A system according to claim 1 wherein the aerosol generating means is configured to generate the aerosol for delivery to the user via the mouthpiece during the user inhalation.
A system according to claim 1 or 2 further comprising an exhalation port extending from the filter to an exterior of the system.
A system according to any one of the preceding claims wherein at least one of the one or more exhalation airflow sensors is provided in the bypass channel and/or in the filter and/or in the exhalation port.
A system according to any one of the preceding claims wherein the filter is removably connectable within the system.
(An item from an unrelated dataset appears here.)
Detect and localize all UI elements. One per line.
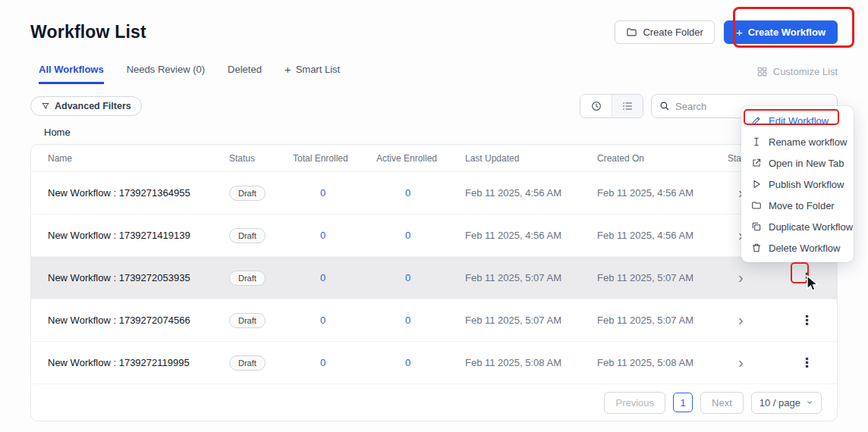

A system according to claim 5 wherein the system comprises a filter chamber or cavity, the filter cavity or chamber having an opening through which the filter can be removed and replaced.
A system according to any one of the preceding claims further comprising a one-way valve configured to prevent the flow of exhaled air from the mouthpiece to the aerosol generating means.
A system according to any one of the preceding claims wherein the one or more exhalation airflow sensors is configured to detect one or more properties of the exhaled air selected from the airflow rate, pressure or volume through the filter.
A system according to any one of the preceding claims wherein the one or more exhalation airflow sensors is configured to detect one or more properties selected from a drop in air flow rate, pressure or volume across the filter.
A system according to any one of the preceding claims wherein the controller is configured to determine that the filter should be replaced by comparing the detected exhaled airflow property with a predefined threshold.
A system according to claim 10 wherein the controller is configured to output an alert via a feedback means within the system and/or via a remote device that is communicatively connected to the controller when the controller determines that the filter should be replaced.
A system according to any one of the preceding claims wherein the system comprises an aerosol delivery device and a component for containing an aerosol precursor, and wherein the filter is provided within the device.
A method of monitoring the state of a filter in an aerosol generating system according to any one of claims 1 to 12, the method comprising detecting an airflow property of exhaled air passing through the filter; and determining a state of the filter based on the detected airflow property of exhaled air.
A computer-implemented method comprising the method of any claim 13.
A computer-readable medium containing instructions configured to, when executed by a processor or by an application installed on a mobile device, cause the processor or application to perform the method of claim 14.